(Data records)
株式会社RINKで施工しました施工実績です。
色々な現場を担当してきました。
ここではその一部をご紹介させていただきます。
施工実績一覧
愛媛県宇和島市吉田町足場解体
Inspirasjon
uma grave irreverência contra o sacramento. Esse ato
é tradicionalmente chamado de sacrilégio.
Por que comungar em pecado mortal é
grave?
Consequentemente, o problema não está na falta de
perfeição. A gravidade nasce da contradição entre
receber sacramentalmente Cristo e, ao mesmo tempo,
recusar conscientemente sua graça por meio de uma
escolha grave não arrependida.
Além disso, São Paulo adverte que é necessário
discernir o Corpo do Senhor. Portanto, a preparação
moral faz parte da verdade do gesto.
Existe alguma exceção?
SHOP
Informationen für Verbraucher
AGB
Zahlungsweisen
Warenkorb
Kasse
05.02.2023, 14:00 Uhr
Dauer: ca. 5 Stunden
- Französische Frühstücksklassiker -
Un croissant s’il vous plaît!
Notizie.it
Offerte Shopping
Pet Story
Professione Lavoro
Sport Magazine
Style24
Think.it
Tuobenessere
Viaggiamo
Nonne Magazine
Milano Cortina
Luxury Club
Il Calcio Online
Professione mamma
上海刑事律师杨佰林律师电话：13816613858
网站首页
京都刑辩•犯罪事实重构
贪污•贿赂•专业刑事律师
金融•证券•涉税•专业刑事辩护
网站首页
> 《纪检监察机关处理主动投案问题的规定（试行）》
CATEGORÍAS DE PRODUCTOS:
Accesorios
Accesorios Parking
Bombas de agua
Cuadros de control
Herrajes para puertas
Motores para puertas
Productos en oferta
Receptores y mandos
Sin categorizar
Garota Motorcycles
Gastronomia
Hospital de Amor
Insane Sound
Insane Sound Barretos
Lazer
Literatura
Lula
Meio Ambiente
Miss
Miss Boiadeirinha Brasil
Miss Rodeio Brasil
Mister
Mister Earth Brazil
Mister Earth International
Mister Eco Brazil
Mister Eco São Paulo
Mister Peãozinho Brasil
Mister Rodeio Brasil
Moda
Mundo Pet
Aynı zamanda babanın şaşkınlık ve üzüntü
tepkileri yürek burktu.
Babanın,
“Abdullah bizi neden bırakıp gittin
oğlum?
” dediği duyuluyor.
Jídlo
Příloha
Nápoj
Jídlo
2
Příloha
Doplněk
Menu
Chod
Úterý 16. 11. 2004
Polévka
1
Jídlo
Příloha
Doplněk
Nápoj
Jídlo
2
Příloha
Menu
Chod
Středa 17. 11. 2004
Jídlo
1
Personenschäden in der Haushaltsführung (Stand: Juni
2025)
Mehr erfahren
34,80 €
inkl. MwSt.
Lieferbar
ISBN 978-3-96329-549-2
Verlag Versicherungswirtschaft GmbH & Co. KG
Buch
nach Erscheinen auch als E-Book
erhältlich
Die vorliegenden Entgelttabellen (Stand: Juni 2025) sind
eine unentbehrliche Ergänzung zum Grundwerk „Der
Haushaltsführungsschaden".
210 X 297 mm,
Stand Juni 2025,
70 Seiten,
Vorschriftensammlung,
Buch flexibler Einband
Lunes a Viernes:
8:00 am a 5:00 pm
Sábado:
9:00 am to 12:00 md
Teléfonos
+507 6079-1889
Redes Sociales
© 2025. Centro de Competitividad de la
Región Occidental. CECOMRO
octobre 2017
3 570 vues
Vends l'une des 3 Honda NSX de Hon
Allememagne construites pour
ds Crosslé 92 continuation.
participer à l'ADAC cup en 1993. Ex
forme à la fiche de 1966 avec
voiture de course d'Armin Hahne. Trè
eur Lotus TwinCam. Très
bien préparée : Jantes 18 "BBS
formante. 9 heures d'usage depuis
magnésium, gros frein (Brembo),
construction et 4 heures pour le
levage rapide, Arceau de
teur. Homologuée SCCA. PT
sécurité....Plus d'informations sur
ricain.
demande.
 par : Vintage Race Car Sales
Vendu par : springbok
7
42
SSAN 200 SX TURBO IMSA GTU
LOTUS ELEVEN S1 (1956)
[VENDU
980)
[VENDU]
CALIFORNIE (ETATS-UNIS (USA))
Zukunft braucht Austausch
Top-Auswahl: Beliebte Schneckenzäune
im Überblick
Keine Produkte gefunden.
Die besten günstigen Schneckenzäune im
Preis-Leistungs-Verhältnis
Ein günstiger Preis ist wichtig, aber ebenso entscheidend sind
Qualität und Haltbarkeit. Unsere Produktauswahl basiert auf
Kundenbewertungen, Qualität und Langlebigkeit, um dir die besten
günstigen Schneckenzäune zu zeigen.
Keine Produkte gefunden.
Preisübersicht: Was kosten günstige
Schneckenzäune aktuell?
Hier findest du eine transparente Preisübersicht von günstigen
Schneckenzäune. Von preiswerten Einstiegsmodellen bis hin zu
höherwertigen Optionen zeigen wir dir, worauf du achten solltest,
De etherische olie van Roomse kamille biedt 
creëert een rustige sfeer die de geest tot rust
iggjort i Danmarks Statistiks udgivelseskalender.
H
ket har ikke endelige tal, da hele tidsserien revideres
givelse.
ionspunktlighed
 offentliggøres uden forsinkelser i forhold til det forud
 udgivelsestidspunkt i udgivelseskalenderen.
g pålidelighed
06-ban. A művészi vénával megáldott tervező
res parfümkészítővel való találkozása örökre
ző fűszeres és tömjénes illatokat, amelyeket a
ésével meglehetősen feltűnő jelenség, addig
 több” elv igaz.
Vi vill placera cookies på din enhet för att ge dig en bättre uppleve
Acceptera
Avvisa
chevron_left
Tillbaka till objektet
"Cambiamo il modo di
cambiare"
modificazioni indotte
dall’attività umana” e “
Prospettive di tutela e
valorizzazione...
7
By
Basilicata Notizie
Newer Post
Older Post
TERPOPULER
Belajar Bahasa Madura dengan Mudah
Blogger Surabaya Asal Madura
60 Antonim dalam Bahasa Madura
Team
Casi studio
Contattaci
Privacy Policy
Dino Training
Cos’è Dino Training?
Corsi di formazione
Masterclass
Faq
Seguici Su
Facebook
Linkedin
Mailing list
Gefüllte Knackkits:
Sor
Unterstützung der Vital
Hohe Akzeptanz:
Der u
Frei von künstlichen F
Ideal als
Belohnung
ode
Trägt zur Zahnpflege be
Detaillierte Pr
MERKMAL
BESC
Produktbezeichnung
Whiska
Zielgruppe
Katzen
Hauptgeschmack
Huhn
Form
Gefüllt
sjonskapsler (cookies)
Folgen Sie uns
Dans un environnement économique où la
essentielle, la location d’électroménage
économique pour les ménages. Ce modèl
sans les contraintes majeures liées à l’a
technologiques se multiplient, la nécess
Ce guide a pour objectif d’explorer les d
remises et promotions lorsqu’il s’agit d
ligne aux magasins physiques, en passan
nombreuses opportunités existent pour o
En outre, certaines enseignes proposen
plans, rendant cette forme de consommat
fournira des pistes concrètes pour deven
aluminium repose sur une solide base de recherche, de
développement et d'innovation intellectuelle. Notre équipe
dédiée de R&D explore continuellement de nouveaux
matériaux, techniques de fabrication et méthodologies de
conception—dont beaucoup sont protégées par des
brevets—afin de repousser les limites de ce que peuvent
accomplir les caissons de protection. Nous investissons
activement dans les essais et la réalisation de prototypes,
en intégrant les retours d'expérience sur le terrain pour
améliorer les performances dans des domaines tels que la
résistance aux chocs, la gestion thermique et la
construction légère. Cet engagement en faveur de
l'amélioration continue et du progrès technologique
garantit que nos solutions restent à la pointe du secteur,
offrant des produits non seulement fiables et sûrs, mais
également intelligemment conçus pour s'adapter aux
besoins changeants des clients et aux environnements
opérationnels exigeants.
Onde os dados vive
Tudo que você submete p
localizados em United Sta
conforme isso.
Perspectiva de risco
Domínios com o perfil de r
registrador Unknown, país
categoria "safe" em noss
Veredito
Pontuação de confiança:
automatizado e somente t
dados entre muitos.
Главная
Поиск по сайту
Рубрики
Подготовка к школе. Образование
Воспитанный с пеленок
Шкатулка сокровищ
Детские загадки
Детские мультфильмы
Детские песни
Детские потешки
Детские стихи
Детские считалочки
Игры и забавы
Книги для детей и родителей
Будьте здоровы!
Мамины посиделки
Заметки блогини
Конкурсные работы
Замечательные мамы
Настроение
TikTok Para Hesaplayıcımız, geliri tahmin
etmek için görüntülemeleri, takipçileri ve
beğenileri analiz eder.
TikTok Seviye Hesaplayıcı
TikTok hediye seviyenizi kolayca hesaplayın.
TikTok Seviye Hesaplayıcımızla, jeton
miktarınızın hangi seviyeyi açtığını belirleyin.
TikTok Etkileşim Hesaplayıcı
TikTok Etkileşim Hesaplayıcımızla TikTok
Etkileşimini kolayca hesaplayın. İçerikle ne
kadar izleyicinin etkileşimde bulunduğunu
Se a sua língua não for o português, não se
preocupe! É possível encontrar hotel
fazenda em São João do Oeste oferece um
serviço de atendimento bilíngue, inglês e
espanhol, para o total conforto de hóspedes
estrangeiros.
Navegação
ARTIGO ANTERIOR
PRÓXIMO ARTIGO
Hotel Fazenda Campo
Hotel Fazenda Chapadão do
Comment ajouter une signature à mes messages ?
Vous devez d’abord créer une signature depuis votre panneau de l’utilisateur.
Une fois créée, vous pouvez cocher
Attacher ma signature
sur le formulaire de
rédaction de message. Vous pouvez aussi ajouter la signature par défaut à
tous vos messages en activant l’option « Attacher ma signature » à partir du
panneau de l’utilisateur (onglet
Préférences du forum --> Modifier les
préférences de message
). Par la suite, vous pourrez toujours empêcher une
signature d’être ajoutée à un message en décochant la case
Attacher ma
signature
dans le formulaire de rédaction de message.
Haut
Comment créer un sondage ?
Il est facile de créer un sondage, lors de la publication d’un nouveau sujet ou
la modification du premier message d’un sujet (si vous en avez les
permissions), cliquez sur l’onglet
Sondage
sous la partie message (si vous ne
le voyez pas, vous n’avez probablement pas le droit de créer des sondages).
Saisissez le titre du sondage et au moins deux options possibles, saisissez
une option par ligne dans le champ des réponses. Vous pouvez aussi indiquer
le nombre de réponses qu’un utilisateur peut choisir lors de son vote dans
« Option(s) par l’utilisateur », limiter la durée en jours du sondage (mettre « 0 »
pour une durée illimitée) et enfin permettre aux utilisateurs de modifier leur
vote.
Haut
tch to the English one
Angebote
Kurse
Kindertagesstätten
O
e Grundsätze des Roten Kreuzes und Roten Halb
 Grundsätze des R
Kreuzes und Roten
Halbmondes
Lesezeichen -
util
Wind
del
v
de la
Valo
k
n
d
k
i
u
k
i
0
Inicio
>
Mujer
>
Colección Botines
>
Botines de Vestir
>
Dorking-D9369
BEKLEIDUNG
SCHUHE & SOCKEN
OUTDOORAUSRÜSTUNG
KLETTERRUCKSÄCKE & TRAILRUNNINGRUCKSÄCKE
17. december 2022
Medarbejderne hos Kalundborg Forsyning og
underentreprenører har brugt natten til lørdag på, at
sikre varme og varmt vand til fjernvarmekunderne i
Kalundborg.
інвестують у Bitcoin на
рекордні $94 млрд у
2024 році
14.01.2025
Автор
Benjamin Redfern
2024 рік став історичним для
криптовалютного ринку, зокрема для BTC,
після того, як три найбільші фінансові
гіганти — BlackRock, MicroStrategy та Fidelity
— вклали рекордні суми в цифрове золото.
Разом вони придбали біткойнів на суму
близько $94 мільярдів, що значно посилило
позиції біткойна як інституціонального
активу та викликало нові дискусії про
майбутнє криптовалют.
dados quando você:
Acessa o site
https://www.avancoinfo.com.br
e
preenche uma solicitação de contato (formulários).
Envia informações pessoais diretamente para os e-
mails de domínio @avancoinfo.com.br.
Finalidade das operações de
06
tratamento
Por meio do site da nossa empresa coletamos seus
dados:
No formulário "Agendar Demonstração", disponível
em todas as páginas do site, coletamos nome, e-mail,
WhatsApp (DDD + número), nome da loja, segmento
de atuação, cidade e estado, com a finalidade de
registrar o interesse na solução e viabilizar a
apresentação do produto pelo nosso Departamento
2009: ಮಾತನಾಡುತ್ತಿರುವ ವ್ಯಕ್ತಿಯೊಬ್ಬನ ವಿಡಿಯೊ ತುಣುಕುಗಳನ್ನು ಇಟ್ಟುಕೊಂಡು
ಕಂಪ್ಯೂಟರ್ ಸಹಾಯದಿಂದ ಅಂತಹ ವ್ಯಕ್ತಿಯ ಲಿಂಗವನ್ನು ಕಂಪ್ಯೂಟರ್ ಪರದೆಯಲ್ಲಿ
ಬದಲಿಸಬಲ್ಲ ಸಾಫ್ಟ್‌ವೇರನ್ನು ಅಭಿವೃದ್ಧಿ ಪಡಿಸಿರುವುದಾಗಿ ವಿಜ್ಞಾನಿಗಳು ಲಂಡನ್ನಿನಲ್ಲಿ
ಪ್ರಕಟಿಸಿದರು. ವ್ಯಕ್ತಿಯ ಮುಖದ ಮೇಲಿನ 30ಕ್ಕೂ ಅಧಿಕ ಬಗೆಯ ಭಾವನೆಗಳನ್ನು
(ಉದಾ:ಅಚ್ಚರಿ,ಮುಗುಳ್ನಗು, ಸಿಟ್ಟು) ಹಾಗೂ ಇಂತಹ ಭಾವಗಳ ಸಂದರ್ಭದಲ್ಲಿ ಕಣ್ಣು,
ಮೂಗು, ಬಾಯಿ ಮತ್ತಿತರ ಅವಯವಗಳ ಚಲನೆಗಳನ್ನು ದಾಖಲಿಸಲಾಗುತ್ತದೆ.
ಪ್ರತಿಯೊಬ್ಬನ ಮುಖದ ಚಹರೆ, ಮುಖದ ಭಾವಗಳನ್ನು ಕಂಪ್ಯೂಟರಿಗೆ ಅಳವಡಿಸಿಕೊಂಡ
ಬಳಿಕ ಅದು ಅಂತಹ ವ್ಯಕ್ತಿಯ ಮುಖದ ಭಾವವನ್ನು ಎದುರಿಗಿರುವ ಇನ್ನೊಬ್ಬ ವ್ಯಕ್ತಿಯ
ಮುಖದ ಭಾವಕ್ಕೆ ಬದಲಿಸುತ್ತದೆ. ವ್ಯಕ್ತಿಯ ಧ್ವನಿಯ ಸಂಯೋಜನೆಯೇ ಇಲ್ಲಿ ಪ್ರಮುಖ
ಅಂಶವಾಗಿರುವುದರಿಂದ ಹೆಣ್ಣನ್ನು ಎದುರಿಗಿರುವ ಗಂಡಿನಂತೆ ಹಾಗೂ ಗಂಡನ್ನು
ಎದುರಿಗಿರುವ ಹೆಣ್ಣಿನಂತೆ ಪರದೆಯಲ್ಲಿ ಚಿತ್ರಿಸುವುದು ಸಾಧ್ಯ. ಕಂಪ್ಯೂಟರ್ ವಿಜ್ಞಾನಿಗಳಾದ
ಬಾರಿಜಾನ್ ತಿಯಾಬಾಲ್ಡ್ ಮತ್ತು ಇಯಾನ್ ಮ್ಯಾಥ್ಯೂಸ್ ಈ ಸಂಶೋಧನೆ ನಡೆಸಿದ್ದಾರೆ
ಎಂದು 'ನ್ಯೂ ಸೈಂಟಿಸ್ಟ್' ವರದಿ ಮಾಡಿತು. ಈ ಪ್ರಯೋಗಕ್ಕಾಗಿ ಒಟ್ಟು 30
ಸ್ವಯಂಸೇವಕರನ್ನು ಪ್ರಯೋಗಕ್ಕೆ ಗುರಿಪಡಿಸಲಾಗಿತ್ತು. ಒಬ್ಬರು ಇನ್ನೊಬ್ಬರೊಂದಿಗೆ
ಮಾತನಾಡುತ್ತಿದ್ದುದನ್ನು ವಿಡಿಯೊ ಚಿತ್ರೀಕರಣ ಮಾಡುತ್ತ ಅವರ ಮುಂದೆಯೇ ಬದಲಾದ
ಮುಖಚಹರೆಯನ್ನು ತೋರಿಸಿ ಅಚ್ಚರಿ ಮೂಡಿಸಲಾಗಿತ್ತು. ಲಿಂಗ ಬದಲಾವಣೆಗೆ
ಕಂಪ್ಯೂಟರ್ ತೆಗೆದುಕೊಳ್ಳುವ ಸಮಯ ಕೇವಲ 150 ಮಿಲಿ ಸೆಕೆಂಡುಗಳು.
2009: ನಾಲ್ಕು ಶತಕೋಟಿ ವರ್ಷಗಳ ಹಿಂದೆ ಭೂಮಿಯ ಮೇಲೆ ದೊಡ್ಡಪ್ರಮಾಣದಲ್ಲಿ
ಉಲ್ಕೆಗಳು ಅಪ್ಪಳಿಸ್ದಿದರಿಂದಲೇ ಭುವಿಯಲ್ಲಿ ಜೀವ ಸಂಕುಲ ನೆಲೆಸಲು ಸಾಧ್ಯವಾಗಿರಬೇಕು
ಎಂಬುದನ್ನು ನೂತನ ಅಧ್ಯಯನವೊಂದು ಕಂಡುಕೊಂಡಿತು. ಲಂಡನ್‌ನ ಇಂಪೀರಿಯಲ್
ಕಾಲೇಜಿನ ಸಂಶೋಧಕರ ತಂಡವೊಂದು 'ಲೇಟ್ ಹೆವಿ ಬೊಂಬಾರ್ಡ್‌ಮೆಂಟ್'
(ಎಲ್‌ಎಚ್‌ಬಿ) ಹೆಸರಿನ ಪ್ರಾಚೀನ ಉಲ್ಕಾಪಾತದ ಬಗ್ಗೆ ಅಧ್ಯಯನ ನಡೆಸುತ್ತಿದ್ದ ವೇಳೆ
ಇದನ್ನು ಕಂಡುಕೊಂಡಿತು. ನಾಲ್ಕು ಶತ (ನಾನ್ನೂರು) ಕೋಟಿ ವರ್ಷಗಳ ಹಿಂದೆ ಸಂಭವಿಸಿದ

* [ASSIGNMENT]:
Starting with the line that holds "Folgen Sie uns" and ending with the line that holds "en intégrant les", retype every line in the data above exactly, and nothing else.

* [SOLUTION BELOW]:
Folgen Sie uns
Dans un environnement économique où la
essentielle, la location d’électroménage
économique pour les ménages. Ce modèl
sans les contraintes majeures liées à l’a
technologiques se multiplient, la nécess
Ce guide a pour objectif d’explorer les d
remises et promotions lorsqu’il s’agit d
ligne aux magasins physiques, en passan
nombreuses opportunités existent pour o
En outre, certaines enseignes proposen
plans, rendant cette forme de consommat
fournira des pistes concrètes pour deven
aluminium repose sur une solide base de recherche, de
développement et d'innovation intellectuelle. Notre équipe
dédiée de R&D explore continuellement de nouveaux
matériaux, techniques de fabrication et méthodologies de
conception—dont beaucoup sont protégées par des
brevets—afin de repousser les limites de ce que peuvent
accomplir les caissons de protection. Nous investissons
activement dans les essais et la réalisation de prototypes,
en intégrant les retours d'expérience sur le terrain pour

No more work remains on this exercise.